━━━ GIVEN ENTRIES ━━━

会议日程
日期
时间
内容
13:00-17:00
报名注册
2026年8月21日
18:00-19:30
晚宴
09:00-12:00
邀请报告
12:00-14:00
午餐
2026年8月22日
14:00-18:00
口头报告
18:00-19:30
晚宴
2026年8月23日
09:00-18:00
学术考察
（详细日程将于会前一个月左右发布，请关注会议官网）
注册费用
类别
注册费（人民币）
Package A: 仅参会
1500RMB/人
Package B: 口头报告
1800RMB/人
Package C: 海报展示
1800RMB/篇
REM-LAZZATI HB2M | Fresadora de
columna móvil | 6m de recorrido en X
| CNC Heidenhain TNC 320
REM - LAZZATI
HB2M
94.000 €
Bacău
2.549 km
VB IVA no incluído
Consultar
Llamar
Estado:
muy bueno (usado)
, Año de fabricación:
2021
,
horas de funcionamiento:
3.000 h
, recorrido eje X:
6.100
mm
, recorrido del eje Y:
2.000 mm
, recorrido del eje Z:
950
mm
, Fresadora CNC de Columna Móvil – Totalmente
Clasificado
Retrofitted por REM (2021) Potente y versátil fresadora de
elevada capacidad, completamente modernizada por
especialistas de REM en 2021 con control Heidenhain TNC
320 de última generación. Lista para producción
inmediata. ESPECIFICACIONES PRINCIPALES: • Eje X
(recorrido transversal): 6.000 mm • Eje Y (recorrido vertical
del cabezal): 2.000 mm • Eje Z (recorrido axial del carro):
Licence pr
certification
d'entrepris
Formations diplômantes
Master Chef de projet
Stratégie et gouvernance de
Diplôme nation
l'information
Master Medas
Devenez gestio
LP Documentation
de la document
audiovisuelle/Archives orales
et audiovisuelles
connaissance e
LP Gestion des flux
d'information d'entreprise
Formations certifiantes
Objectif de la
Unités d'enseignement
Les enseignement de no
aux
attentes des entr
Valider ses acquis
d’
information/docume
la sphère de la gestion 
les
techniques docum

━━━

A single number is the reply: the count of lines in the entries above that have the word "recorrido".

6